The president of the Michigan Education Association stated on the radio recently that school employees have "given and given and given and given."  Comparing teacher salaries to personal income demonstrates that the taxpayers who pay for teacher salaries have "given" a lot more, says Michael Van Beek, education director of the Mackinac Center. 

The National Education Association just released its annual report that compares average teacher salaries throughout the country.  For 2009-2010, Michigan ranks 8th.  Here's the list: 

New York ($71,470); California ($70,458); Alaska ($69,864); New Jersey ($68,703); Connecticut ($68,412); Massachusetts ($68,000); Maryland ($65,902); and Michigan ($65,285). 
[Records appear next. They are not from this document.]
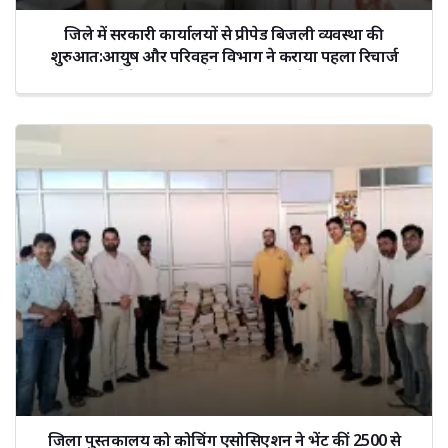
जिले में सरकारी कार्यालयों से प्रीपेड बिजली व्यवस्था की
शुरुआत:आयुष और परिवहन विभाग ने कराया पहला रिचार्ज
पारदर्शिता और ऊर्जा संरक्षण को मिलेगा बढ़ावा
जिला पुस्तकालय को कोचिंग एसोसिएशन ने भेंट कीं 2500 से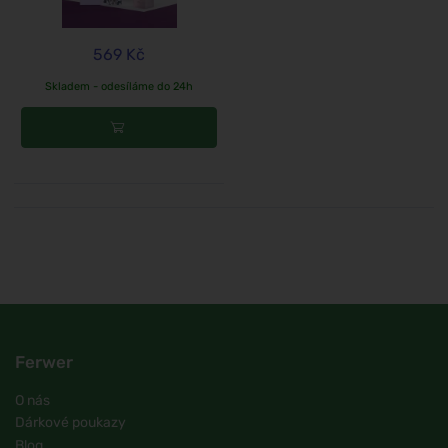
569 Kč
Skladem - odesíláme do 24h
Ferwer
O nás
Dárkové poukazy
Blog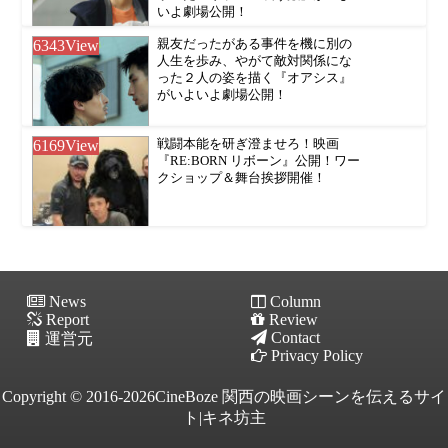
いよ劇場公開！
6343
View
親友だったがある事件を機に別の
人生を歩み、やがて敵対関係にな
った２人の姿を描く『オアシス』
がいよいよ劇場公開！
6169
View
戦闘本能を研ぎ澄ませろ！映画
『RE:BORN リボーン』公開！ワー
クショップ＆舞台挨拶開催！
News
Column
Report
Review
Contact
運営元
Privacy Policy
Copyright © 2016-2026CineBoze 関西の映画シーンを伝えるサイ
ト|キネ坊主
There's nothing necessarily wrong with Michigan teachers earning high salaries, says Van Beek.  In fact, even if they took home less pay, benefit packages for public employees are still on average much more generous than those in the private sector.  Public school teachers are government employees and are paid with tax dollars, and therefore their wages are inextricably linked to the economic well-being of the state and the wealth of its citizens. 

A standard measure of state wealth is per capita personal income, says Van Beek.  Here's a list from the Bureau of Economic Analysis of the same states above and their per capita personal income rank for 2008: 

New York (4); California (9); Alaska (8); New Jersey (2); Connecticut (1); Massachusetts (3); Maryland (6); and Michigan (37). 

Michigan has many difficult decisions ahead, especially if Lansing continues its failed economic policies.  Based on the numbers above, one issue that must be addressed is whether Michigan can continue to pay teachers "rich state" wages while the taxpayers footing the bill have "poor state" incomes, says Van Beek.